Vayie started writing at the tender age of seven, already composing poems and essays and making short stories and even comic strips in the back of her school notebooks. When her parents saw a short poem she had written as a first-grader, they lectured her on plagiarism, as they thought she copied someone else’s work.

She wanted to take up Journalism, but fate and lack of trying brought her somewhere else. Even so, her innate love for writing never left her.

She started blogging in 2004 under the “What’s the Frequency, Vayie?” -blog, inspired by the early `90s REM song. While it was meant to be nothing else but a personal online journal, it did enjoy a few followers and regular readers at the time and Vayie made wonderful connections with many of them. After a 12-year run, she stopped blogging in July of 2016 and archived the site for posterity’s sake.

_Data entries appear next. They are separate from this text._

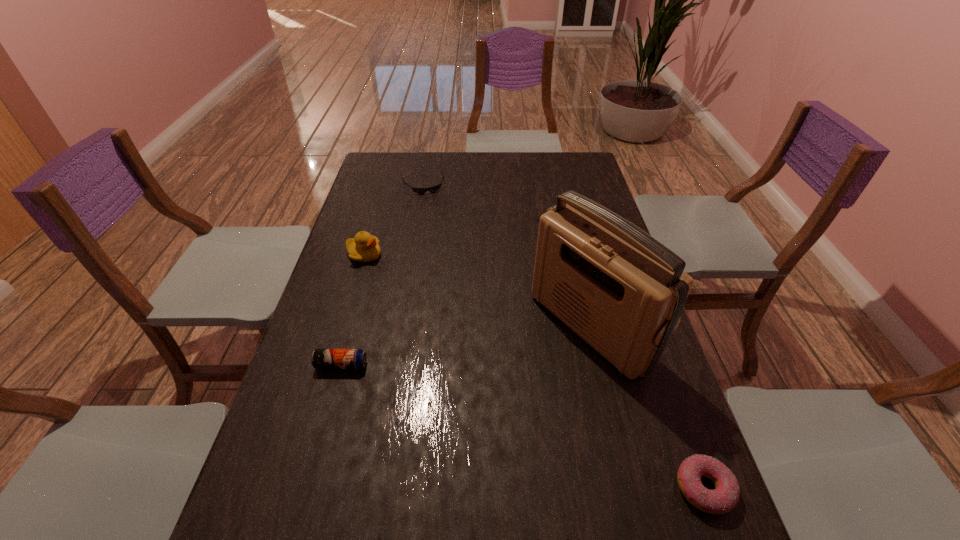 Find the location of a particular element. The image size is (960, 540). unoccupied position between the duckling and the farthest object is located at coordinates (394, 220).

Where is `unoccupied area between the doughnut and the beer can`? This screenshot has height=540, width=960. unoccupied area between the doughnut and the beer can is located at coordinates click(522, 427).

I want to click on vacant space that's between the doughnut and the sunglasses, so click(x=564, y=336).

You are a GUI agent. You are given a task and a screenshot of the screen. Output one action in this format:
    pyautogui.click(x=<x>, y=<y>)
    Task: Click on the blank region between the beer can and the fourth shortest object
    The image size is (960, 540).
    Given the screenshot: What is the action you would take?
    pyautogui.click(x=352, y=310)

Where is `object that is the fourth closest to the radio receiver`? Image resolution: width=960 pixels, height=540 pixels. object that is the fourth closest to the radio receiver is located at coordinates (432, 189).

In order to click on object that is the third closest to the radio receiver in this screenshot , I will do `click(364, 248)`.

Where is `vacant area in the image that satisfies the following two spatial constraints: 1. on the back side of the farthest object; 2. on the left side of the beer can`? vacant area in the image that satisfies the following two spatial constraints: 1. on the back side of the farthest object; 2. on the left side of the beer can is located at coordinates pos(392,185).

Find the location of a particular element. The height and width of the screenshot is (540, 960). free region that satisfies the following two spatial constraints: 1. on the front side of the beer can; 2. on the left side of the doughnut is located at coordinates (307, 488).

At what (x,y) coordinates should I click in order to perform the action: click on vacant point that satisfies the following two spatial constraints: 1. on the front side of the sunglasses; 2. on the left side of the doughnut. Please return your answer as a coordinate pair (x, y). Image resolution: width=960 pixels, height=540 pixels. Looking at the image, I should click on (369, 488). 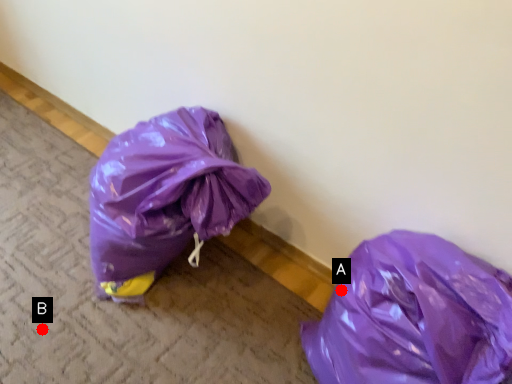 Question: Two points are circled on the image, labeled by A and B beside each circle. Among these points, which one is nearest to the camera?

Choices:
 (A) A is closer
 (B) B is closer

Answer: (A) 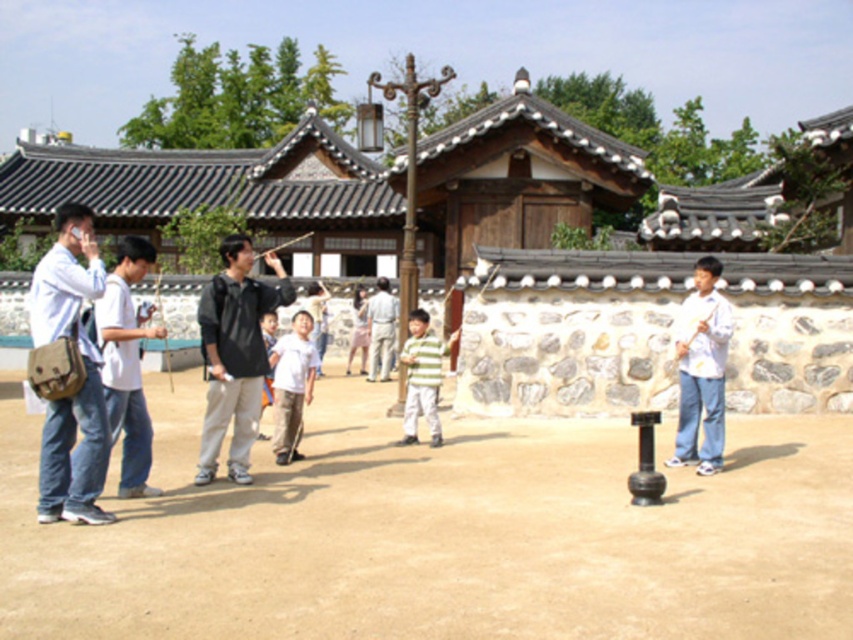 Looking at this image, you are a photographer positioned at the center of the courtyard. You want to take a photo that includes both the black matte shirt at center and the white cotton shirt at right. Given that your camera has a maximum focus range of 3 meters, will you be able to capture both subjects in focus without moving?

The distance between the black matte shirt at center and the white cotton shirt at right is 3.69 meters. Since the camera can only focus within 3 meters, the subjects are beyond the maximum focus range. Therefore, you cannot capture both in focus without moving closer or adjusting your position.

You are a photographer positioned in the courtyard and want to capture both the black matte shirt at center and the white cotton shirt at right in the same frame. Which person should you focus on first to ensure both are in the shot?

You should focus on the white cotton shirt at right first because the black matte shirt at center is located above it, so adjusting the camera angle to include the lower position first will help capture both in the frame. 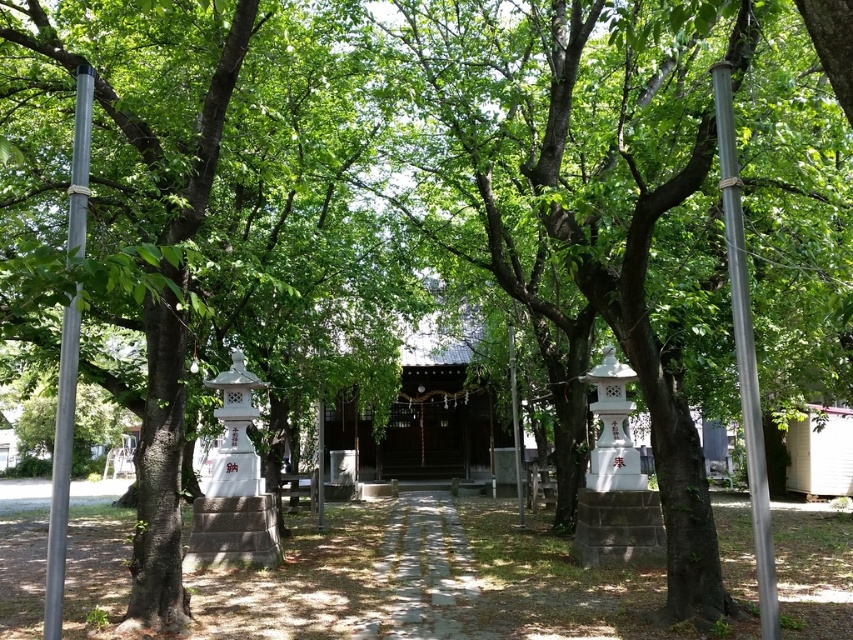 Question: Which point is closer to the camera taking this photo?

Choices:
 (A) (740, 362)
 (B) (61, 602)

Answer: (B)

Question: Where is metallic gray pole at right located in relation to metallic pole at center in the image?

Choices:
 (A) right
 (B) left

Answer: (A)

Question: Is metallic gray pole at right above silver metallic pole at left?

Choices:
 (A) no
 (B) yes

Answer: (B)

Question: Which object is positioned farthest from the metallic gray pole at right?

Choices:
 (A) metallic pole at center
 (B) silver metallic pole at left

Answer: (A)

Question: Is metallic gray pole at right above metallic pole at center?

Choices:
 (A) yes
 (B) no

Answer: (A)

Question: Which point is closer to the camera?

Choices:
 (A) metallic gray pole at right
 (B) metallic pole at center
 (C) silver metallic pole at left

Answer: (C) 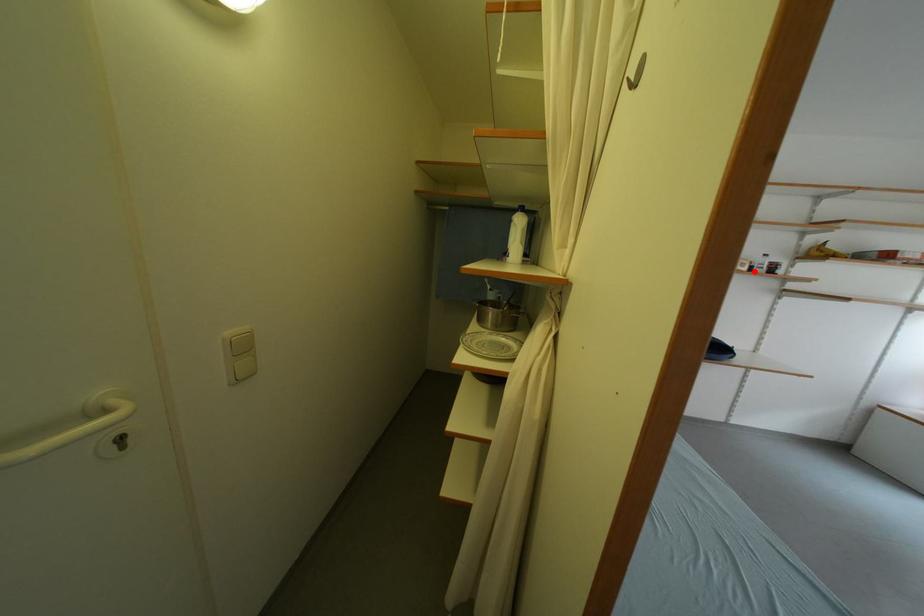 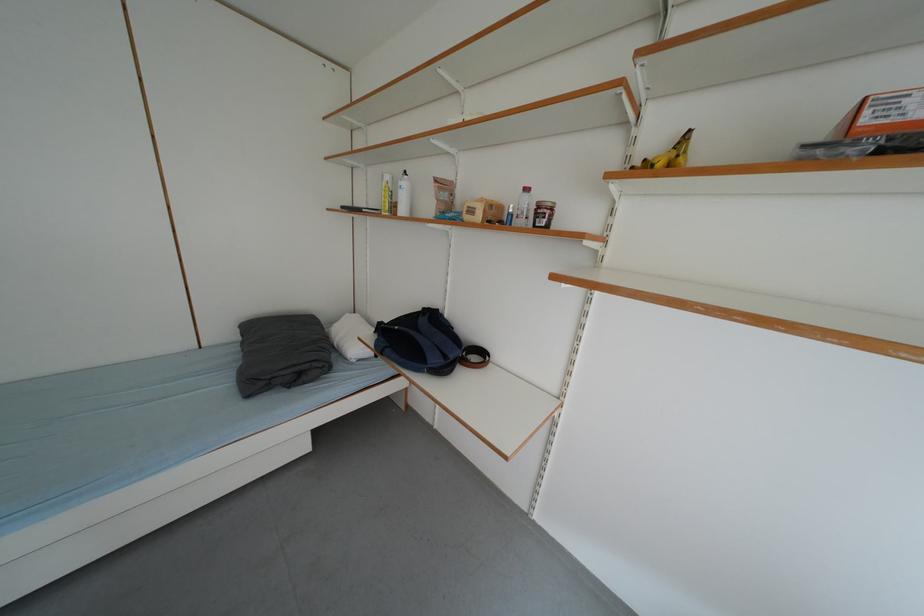 The point at the highlighted location is marked in the first image. Where is the corresponding point in the second image?

(487, 220) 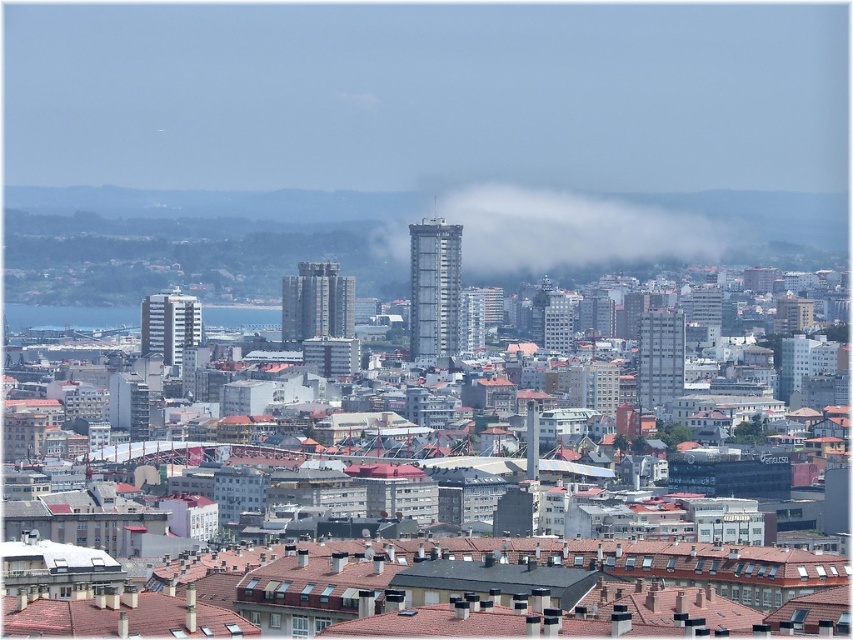 Can you confirm if white misty cloud at center is taller than blue water at center?

Correct, white misty cloud at center is much taller as blue water at center.

Does white misty cloud at center lie in front of blue water at center?

Yes, it is in front of blue water at center.

Image resolution: width=853 pixels, height=640 pixels. What do you see at coordinates (563, 227) in the screenshot?
I see `white misty cloud at center` at bounding box center [563, 227].

This screenshot has height=640, width=853. I want to click on white misty cloud at center, so click(563, 227). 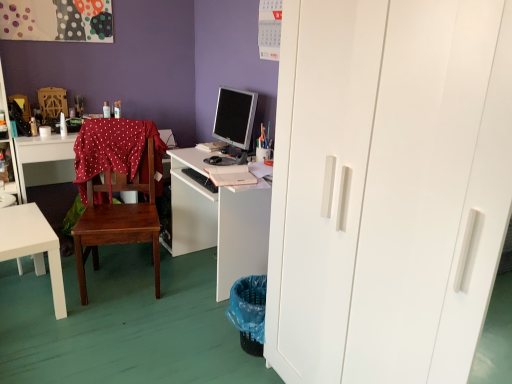 Question: From a real-world perspective, does white matte desk at center, positioned as the 3th desk in left-to-right order, sit lower than silver metallic monitor at center?

Choices:
 (A) yes
 (B) no

Answer: (A)

Question: Considering the relative positions of white matte desk at center, the first desk when ordered from right to left, and silver metallic monitor at center in the image provided, is white matte desk at center, the first desk when ordered from right to left, to the left of silver metallic monitor at center from the viewer's perspective?

Choices:
 (A) yes
 (B) no

Answer: (A)

Question: Is white matte desk at center, positioned as the 3th desk in left-to-right order, oriented away from silver metallic monitor at center?

Choices:
 (A) yes
 (B) no

Answer: (B)

Question: Can you confirm if white matte desk at center, positioned as the 3th desk in left-to-right order, is shorter than silver metallic monitor at center?

Choices:
 (A) yes
 (B) no

Answer: (B)

Question: Does white matte desk at center, positioned as the 3th desk in left-to-right order, lie behind silver metallic monitor at center?

Choices:
 (A) yes
 (B) no

Answer: (B)

Question: Is white glossy coffee cup at upper left inside or outside of red polka dot fabric at center?

Choices:
 (A) inside
 (B) outside

Answer: (B)

Question: Looking at their shapes, would you say white glossy coffee cup at upper left is wider or thinner than red polka dot fabric at center?

Choices:
 (A) wide
 (B) thin

Answer: (B)

Question: From a real-world perspective, is white glossy coffee cup at upper left above or below red polka dot fabric at center?

Choices:
 (A) below
 (B) above

Answer: (B)

Question: In terms of height, does white glossy coffee cup at upper left look taller or shorter compared to red polka dot fabric at center?

Choices:
 (A) tall
 (B) short

Answer: (B)

Question: Is wooden chair at center wider or thinner than black matte keyboard at center?

Choices:
 (A) wide
 (B) thin

Answer: (A)

Question: Considering their positions, is wooden chair at center located in front of or behind black matte keyboard at center?

Choices:
 (A) front
 (B) behind

Answer: (A)

Question: Considering the positions of wooden chair at center and black matte keyboard at center in the image, is wooden chair at center taller or shorter than black matte keyboard at center?

Choices:
 (A) short
 (B) tall

Answer: (B)

Question: Visually, is wooden chair at center positioned to the left or to the right of black matte keyboard at center?

Choices:
 (A) left
 (B) right

Answer: (A)

Question: In terms of height, does black matte keyboard at center look taller or shorter compared to white glossy coffee cup at upper left?

Choices:
 (A) short
 (B) tall

Answer: (A)

Question: Based on their sizes in the image, would you say black matte keyboard at center is bigger or smaller than white glossy coffee cup at upper left?

Choices:
 (A) small
 (B) big

Answer: (B) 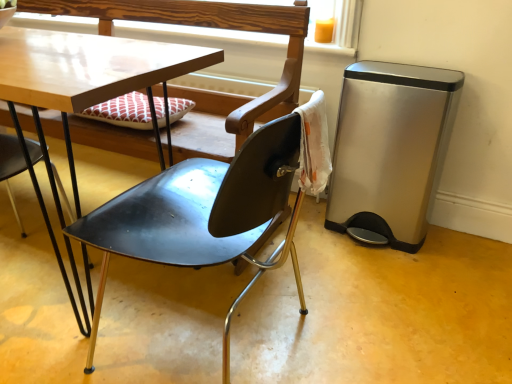 Question: Is the surface of black metal chair at lower left, the second chair when ordered from right to left, in direct contact with matte black chair at center, arranged as the first chair when viewed from the right?

Choices:
 (A) no
 (B) yes

Answer: (A)

Question: Does black metal chair at lower left, which appears as the 1th chair when viewed from the left, turn towards matte black chair at center, which is counted as the 2th chair, starting from the left?

Choices:
 (A) yes
 (B) no

Answer: (A)

Question: Is black metal chair at lower left, which appears as the 1th chair when viewed from the left, to the left of matte black chair at center, arranged as the first chair when viewed from the right, from the viewer's perspective?

Choices:
 (A) yes
 (B) no

Answer: (A)

Question: From the image's perspective, is black metal chair at lower left, the second chair when ordered from right to left, beneath matte black chair at center, which is counted as the 2th chair, starting from the left?

Choices:
 (A) no
 (B) yes

Answer: (B)

Question: Are black metal chair at lower left, the second chair when ordered from right to left, and matte black chair at center, arranged as the first chair when viewed from the right, far apart?

Choices:
 (A) yes
 (B) no

Answer: (B)

Question: Is black metal chair at lower left, the second chair when ordered from right to left, thinner than matte black chair at center, which is counted as the 2th chair, starting from the left?

Choices:
 (A) yes
 (B) no

Answer: (A)

Question: Can you confirm if satin silver trash can at right is positioned to the right of black metal chair at lower left, which appears as the 1th chair when viewed from the left?

Choices:
 (A) yes
 (B) no

Answer: (A)

Question: Is satin silver trash can at right beside black metal chair at lower left, the second chair when ordered from right to left?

Vayie’s style when writing can be described as freeform, sharp, spontaneous, unpretentious and often unstructured. It has a unique voice that reading her work is almost like talking to her in person. She writes things as they come, allowing the flows and ebbs of her thoughts, without being overly crucial on coherence and correctness.

During her break from blogging, she was handpicked to be one of the pioneer writers/contributors for their company’s intranet site and was there since its conceptualization. Vayie has contributed many articles, write-ups, and features but is currently on a hiatus from their Internal Communications Team (ICT) since an exploratory laparotomy that forced her to go on a Magna Carta leave from work in the first quarter of 2018.

Vayie was bitten by the blogging bug again after almost a three-year break when she was selected together with a small group of people, for a writing workshop/masterclass by the editor, author and former blogger, Pam Pastor.

While Vayie knew (and has long accepted) that she is not living a charmed life for others to live vicariously through her, she epitomizes someone who is always full of gratitude to the life and every blessing given to her.

She hopes to publish a book containing her essays, short stories and blog entries someday.